Le Hoshin Kanri11 est la discipline créant l’alignement des activités sur les objectifs collectifs ou individuels, et sur la vision.  L’Obeya rend possible la visualisation du Hoshin Kanri et crée l’environnement collaboratif propice au partage efficace et transverse des problèmes. Le Nemawashi12 en Obeya accélère les décisions du processus Ringi13.

Fig. 5 : établissement, déploiement et revue du Hoshin de Hoshin

Par le mécanisme en cascade du Hoshin Kanri, les employés peuvent proposer leurs idées d’amélioration et les meilleures propositions sont alors retenues.

Si l’avancement est visualisé, il est facilement partagé entre collaborateurs et managers. Les décideurs valident les moyens pour que les collaborateurs réussissent leurs actions d’amélioration.

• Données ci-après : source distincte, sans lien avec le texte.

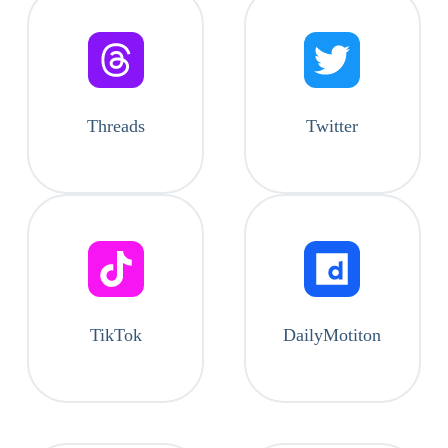
Threads
Twitter
TikTok
DailyMotiton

Afficher clairement la vision de l’entreprise, coconstruire les objectifs et leurs liens avec les axes stratégiques aident chaque collaborateur à comprendre le sens de son activité.

Exemple #4 : déclinaison de la vision d’un projet informatique d’industrialisation de la mise en production («automatic continuous deployment») de 253 applications informatiques.

L’approche réunit les collaborateurs et les managers autour de la vision de cette entreprise dont l’un des axes est : « Feel good : le bien être pour tous les collaborateurs ».

Le manager a quantifié l’objectif : « Faire 100 % des déploiements uniquement les jours ouvrés d’ici la fin de l’année ».

  • « Quelle est la situation aujourd’hui ? »

« Seul un déploiement sur dix-neuf est réalisé un jour de semaine et les dix-huit autres le sont le week-end. »

L’équipe réfléchit, s’implique et se coordonne :

  • « Qu’est ce qui nous empêche de déployer un jour de semaine ? »

« Les temps des déploiements manuels sont actuellement compris entre 45 mn et 4 heures. »

  • « Quelle serait le temps idéal de passage en production ? Pourquoi ? »

L’équipe se fixe un objectif opérationnel :

« 100% des déploiements en production informatique seront réalisés de bout en bout en moins de 30 mn de 12h30 à 13h00 et en semaine ».  En cas de problème, un « roll-back » en 30 mn sera lancé. Le client interne présent le valide.

L’équipe débute son passage d’une vision « corporate » à une vision « produits et services ».

3) Quel pilotage pour réussir ? Revenir au « Check » du PDCA.

Ensuite, piloter cette vision stratégique est un enjeu majeur pour garder chaque collaborateur focalisé sur le Hoshin.

La conduite de cette stratégie et la revue des progrès réalisés se déclinent suivant deux modes de fonctionnement :

  • Le pilotage des activités au quotidien
  • Le pilotage des résultats hebdomadaires, d’un sprint et mensuels.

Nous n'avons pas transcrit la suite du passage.